Data provided:
▽

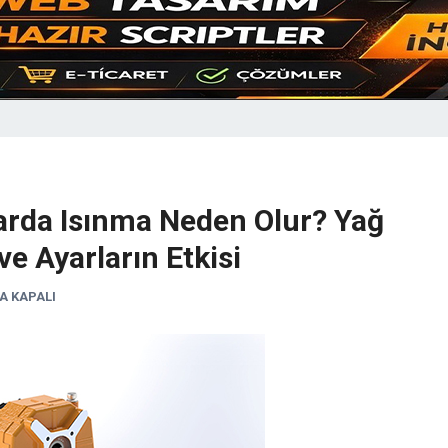
arda Isınma Neden Olur? Yağ
ve Ayarların Etkisi
A KAPALI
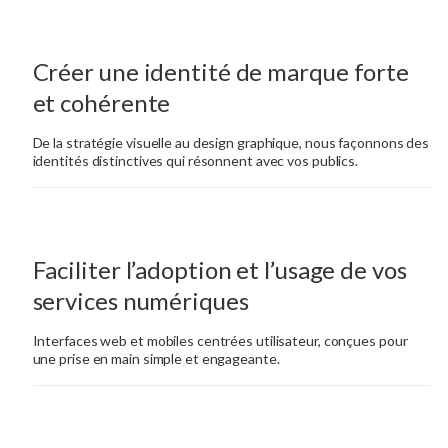
Créer une identité de marque forte
et cohérente
De la stratégie visuelle au design graphique, nous façonnons des
identités distinctives qui résonnent avec vos publics.
Faciliter l’adoption et l’usage de vos
services numériques
Interfaces web et mobiles centrées utilisateur, conçues pour
une prise en main simple et engageante.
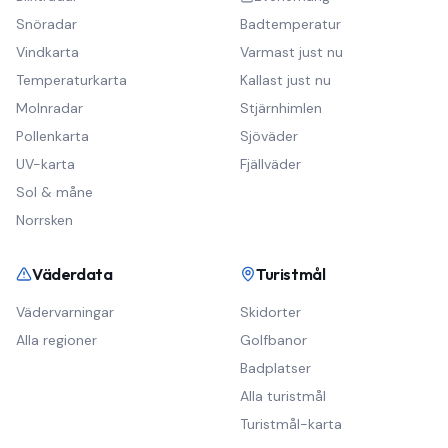
Snöradar
Badtemperatur
Vindkarta
Varmast just nu
Temperaturkarta
Kallast just nu
Molnradar
Stjärnhimlen
Pollenkarta
Sjöväder
UV-karta
Fjällväder
Sol & måne
Norrsken
Väderdata
Turistmål
Vädervarningar
Skidorter
Alla regioner
Golfbanor
Badplatser
Alla turistmål
Turistmål-karta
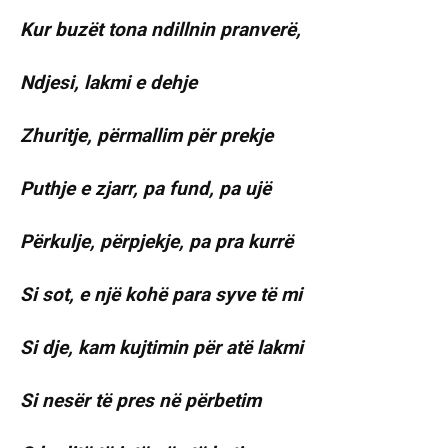
Kur buzët tona ndillnin pranverë,
Ndjesi, lakmi e dehje
Zhuritje, përmallim për prekje
Puthje e zjarr, pa fund, pa ujë
Përkulje, përpjekje, pa pra kurrë
Si sot, e një kohë para syve të mi
Si dje, kam kujtimin për atë lakmi
Si nesër të pres në përbetim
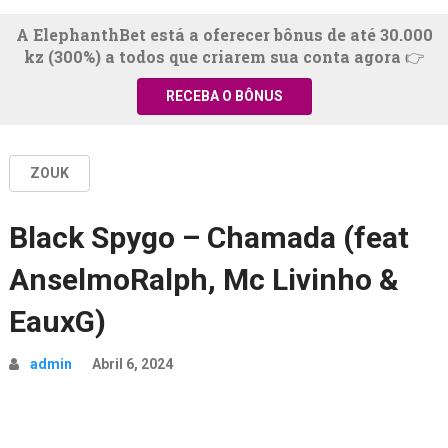
A ElephanthBet está a oferecer bônus de até 30.000
kz (300%) a todos que criarem sua conta agora 👉
RECEBA O BÔNUS
ZOUK
Black Spygo – Chamada (feat
AnselmoRalph, Mc Livinho &
EauxG)
admin
Abril 6, 2024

△

What you will do: Type out all of the records exactly, leaving out any picture.

Result:
arda Isınma Neden Olur? Yağ
ve Ayarların Etkisi
A KAPALI
Créer une identité de marque forte
et cohérente
De la stratégie visuelle au design graphique, nous façonnons des
identités distinctives qui résonnent avec vos publics.
Faciliter l’adoption et l’usage de vos
services numériques
Interfaces web et mobiles centrées utilisateur, conçues pour
une prise en main simple et engageante.
Snöradar
Badtemperatur
Vindkarta
Varmast just nu
Temperaturkarta
Kallast just nu
Molnradar
Stjärnhimlen
Pollenkarta
Sjöväder
UV-karta
Fjällväder
Sol & måne
Norrsken
Väderdata
Turistmål
Vädervarningar
Skidorter
Alla regioner
Golfbanor
Badplatser
Alla turistmål
Turistmål-karta
Kur buzët tona ndillnin pranverë,
Ndjesi, lakmi e dehje
Zhuritje, përmallim për prekje
Puthje e zjarr, pa fund, pa ujë
Përkulje, përpjekje, pa pra kurrë
Si sot, e një kohë para syve të mi
Si dje, kam kujtimin për atë lakmi
Si nesër të pres në përbetim
A ElephanthBet está a oferecer bônus de até 30.000
kz (300%) a todos que criarem sua conta agora 👉
RECEBA O BÔNUS
ZOUK
Black Spygo – Chamada (feat
AnselmoRalph, Mc Livinho &
EauxG)
admin
Abril 6, 2024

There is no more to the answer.